Collection entries:
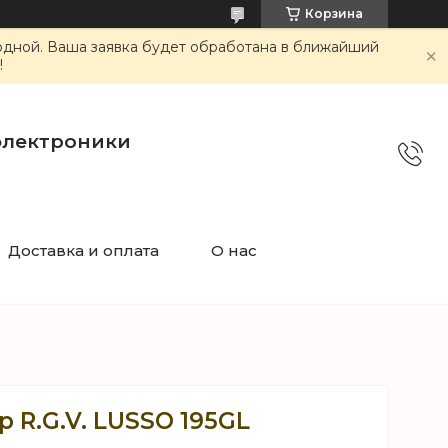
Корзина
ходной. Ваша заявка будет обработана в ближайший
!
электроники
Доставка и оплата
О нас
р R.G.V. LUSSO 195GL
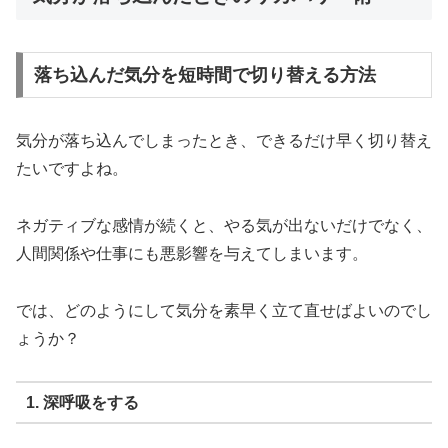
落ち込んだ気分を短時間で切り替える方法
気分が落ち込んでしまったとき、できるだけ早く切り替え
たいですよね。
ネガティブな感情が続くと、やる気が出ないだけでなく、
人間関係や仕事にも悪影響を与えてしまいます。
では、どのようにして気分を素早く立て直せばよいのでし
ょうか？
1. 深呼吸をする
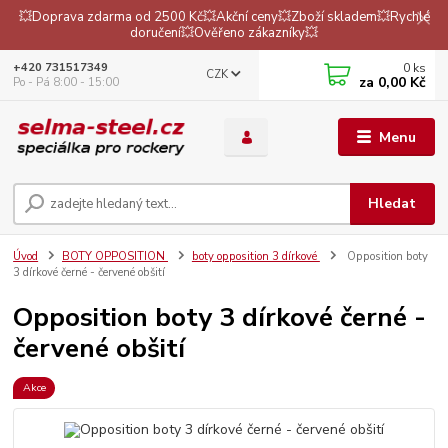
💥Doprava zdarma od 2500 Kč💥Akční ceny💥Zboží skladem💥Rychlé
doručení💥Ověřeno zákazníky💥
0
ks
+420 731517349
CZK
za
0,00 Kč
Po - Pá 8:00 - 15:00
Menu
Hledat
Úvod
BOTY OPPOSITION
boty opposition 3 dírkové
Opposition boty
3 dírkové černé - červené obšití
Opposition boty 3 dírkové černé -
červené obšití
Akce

* * *

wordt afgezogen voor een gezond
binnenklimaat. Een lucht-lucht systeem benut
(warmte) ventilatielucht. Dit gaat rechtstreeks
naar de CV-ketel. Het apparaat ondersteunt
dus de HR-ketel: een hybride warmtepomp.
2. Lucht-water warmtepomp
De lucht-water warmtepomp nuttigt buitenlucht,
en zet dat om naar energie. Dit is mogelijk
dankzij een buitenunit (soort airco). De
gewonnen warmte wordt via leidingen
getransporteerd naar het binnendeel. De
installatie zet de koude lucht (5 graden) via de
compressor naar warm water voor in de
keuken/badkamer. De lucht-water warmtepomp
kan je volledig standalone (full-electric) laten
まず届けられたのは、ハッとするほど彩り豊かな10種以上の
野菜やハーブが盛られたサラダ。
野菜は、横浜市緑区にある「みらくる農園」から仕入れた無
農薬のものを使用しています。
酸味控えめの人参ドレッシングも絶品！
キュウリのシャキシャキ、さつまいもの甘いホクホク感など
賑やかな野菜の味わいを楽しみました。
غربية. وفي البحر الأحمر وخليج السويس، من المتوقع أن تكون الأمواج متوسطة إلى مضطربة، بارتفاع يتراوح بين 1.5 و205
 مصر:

▶ **TASK STATEMENT**
If the word "černé" is on a line above, return that line.

▶ **THE COMPLETED TASK**
3 dírkové černé - červené obšití
Opposition boty 3 dírkové černé -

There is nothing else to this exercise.